» Try it:
Scan the records for the string "baseball"; copy each line where it occurs.

Data excerpts:
....

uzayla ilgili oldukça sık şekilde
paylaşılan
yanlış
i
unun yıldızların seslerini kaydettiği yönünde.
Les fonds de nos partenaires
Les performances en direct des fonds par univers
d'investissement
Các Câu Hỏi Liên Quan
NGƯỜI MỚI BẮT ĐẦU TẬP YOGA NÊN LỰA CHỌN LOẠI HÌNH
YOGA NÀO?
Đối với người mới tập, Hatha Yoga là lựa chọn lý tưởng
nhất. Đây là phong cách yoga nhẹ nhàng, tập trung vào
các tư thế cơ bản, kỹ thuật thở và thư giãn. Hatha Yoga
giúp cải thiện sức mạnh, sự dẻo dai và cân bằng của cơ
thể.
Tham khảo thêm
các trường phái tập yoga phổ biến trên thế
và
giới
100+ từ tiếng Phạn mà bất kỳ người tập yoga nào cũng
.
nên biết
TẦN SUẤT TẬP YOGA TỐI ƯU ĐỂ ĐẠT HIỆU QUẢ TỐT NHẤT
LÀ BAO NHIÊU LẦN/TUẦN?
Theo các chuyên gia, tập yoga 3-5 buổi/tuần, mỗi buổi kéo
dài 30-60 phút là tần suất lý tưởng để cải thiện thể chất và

....

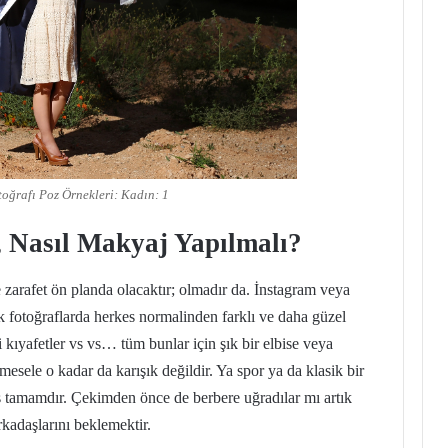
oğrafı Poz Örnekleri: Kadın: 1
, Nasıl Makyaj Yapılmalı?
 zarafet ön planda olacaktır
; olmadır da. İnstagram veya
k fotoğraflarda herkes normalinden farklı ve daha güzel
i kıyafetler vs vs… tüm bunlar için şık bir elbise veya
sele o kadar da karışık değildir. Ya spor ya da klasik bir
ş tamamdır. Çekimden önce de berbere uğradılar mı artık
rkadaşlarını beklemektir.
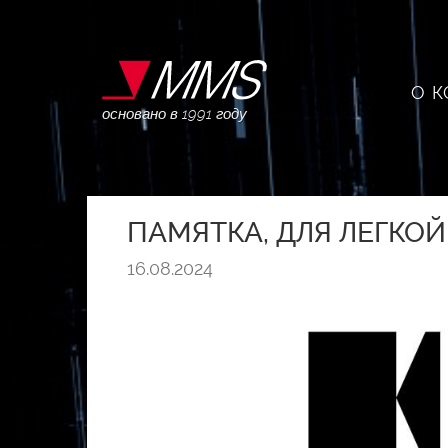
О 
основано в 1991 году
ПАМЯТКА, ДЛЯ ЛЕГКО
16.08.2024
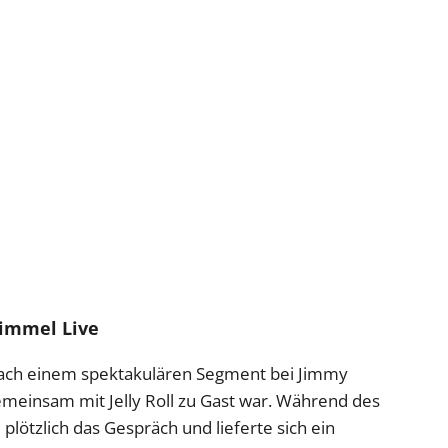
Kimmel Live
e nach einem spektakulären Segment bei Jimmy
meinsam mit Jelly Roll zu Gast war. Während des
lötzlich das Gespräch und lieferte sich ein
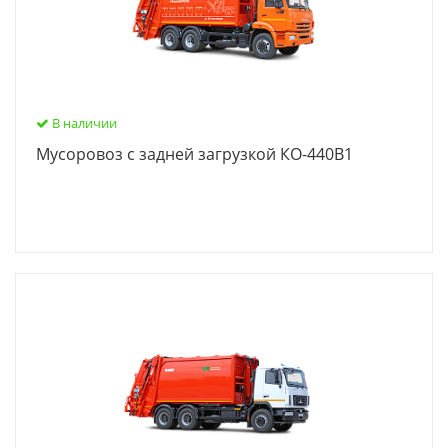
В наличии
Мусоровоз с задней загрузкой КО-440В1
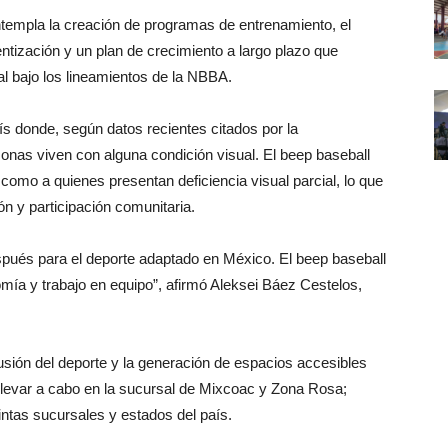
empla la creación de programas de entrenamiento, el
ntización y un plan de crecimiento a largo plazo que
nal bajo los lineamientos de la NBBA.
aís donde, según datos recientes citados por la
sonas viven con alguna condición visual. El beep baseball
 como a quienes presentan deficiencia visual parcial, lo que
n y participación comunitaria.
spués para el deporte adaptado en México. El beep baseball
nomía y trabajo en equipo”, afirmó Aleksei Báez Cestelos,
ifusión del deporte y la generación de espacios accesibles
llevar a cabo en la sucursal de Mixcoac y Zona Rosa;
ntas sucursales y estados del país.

....

» Output for this task:
sonas viven con alguna condición visual. El beep baseball
spués para el deporte adaptado en México. El beep baseball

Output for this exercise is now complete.